Dieser Erfahrungsbericht wurde von 67 Ciao Mitgliedern durchschnittlich als sehr hilfreich bewertet

DIE ALLGEMEINE NOT MIT DEN NOTEBOOKS

Wie oft braucht man ein neues Notebook? So etwa alle zwei Jahre. Und warum, um mit der technischen Entwicklung Schritt zu halten? Auch. Vor allem aber auch, weil in dieser Produktsparte auch Markengeräte von einer derart jämmerlichen Qualität sind, dass sie einfach nicht länger durchhalten.

Der Kunde fordert ein gutes Preis/Leistungsverhältnis – und vergisst, das dies nicht das selbe wie Preis/Qualitätsverhältnis bedeutet. In der Autoindustrie hat man diesen Unterschied inzwischen begriffen: Toyota, der Autokonzern mit den störUNanfälligsten Produkten (falls ich mein ADAC Magazin richtig verstanden habe) macht auch die besten Gewinne.

In der Computerindustrie sieht dies anders aus. Dell und Hewlett-Packart streiten um die Markführerschaft. Von meinen anfänglichen Problemen mit meinem Dell Latitude Notebook berichtete ich vor knapp 4 Jahren hier bei Ciao – das Teil war zum Schluss mehr beim Service als in meinem Rucksack auf Reisen. Mit dem HP-Omnibook hatte ich mehr Glück – aber dann fiel es doch praktisch mehr oder weniger auseinander; zum Glück, bevor die Zweijährige Garantie abgelaufen war.

Nun erhielt ich von meiner Firma ein neues Notebook, ein „Evo N800v“ von Compaq, der Firma, die kürzlich von HP geschluckt wurde. Hoffentlich wirkt sich dieser Merger nicht auf die Qualität aus ...

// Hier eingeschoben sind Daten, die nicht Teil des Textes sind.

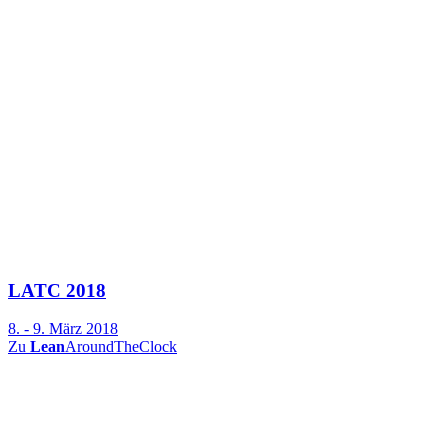
LATC 2018
8. - 9. März 2018
Zu
Lean
AroundTheClock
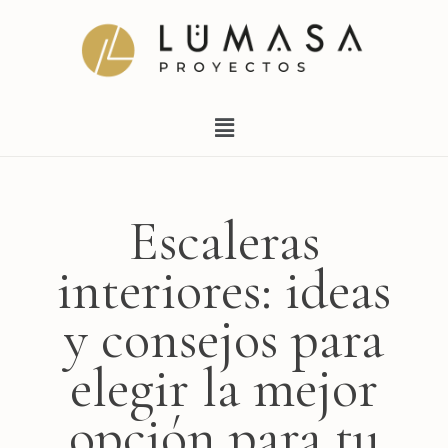
Ir
al
contenido
Menú
Escaleras
interiores: ideas
y consejos para
elegir la mejor
opción para tu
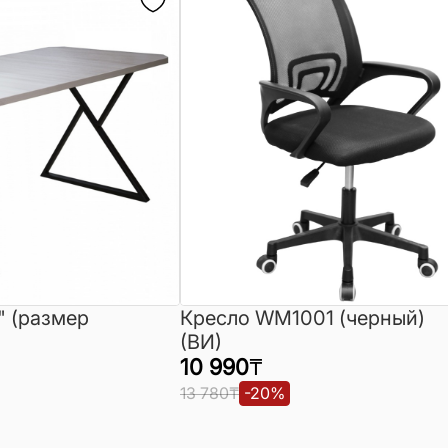
" (размер
Кресло WM1001 (черный)
(ВИ)
10 990
₸
13 780
₸
-
20
%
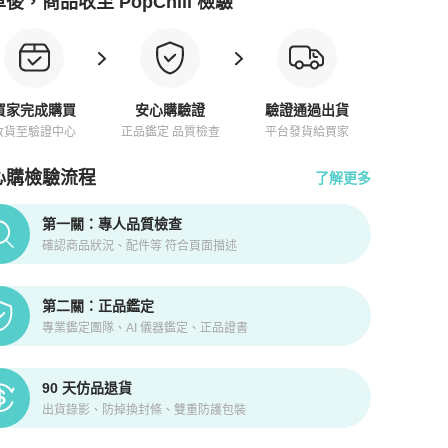
後，商品收至 PopChill 檢驗
買家完成購買
安心購驗證
驗證通過出貨
收貨至驗證中心
正品鑑定 品質檢查
平台發貨給買家
心購檢驗流程
了解更多
pChill拍拍圈正品驗證、安心購檢驗流程介紹
第一關：專人品質檢查
確認商品狀況、配件等 符合頁面描述
第二關：正品鑑定
專業鑑定團隊、AI 儀器鑑定、正品證書
90 天仿品退貨
出貨錄影、防掉換封條、雙重防護包裝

DAS ÄUSSERE ERSCHEINUNGSBILD

Rein optisch sind die Geräte von HP und Compaq noch zu unterscheiden: HP, das ist für mich modernes Design, ein bisschen an Coca-Cola erinnernd. Nicht immer sehr ästhetisch, aber immerhin originell. Compaq Notebooks strahlen dagegen eine dezente konservative Hässlichkeit aus – haben die überhaupt einen Designer dran arbeiten gehabt? Was soll der alberne silberne „Kragen“ rund um die Tastatur herum, oder gar die diversen chromglitzernden Applikationen?

Ich werd mich dran gewöhnen. Genauso, wie ich mich nach 2 Wochen schon beinahe an die Tastatur gewöhnt habe. Die Tasten sind nämlich erheblich anders als bei HP (oder einer PC-Standarttastatur) angeordnet. Es kommt immer noch vor, dass ich anstelle der „strg“-Taste auf die „Fn“-Taste haue; für jemanden, der viel mit den Kürzeln Ctrl-C, Ctrl-V etc. arbeitet, schon ärgerlich.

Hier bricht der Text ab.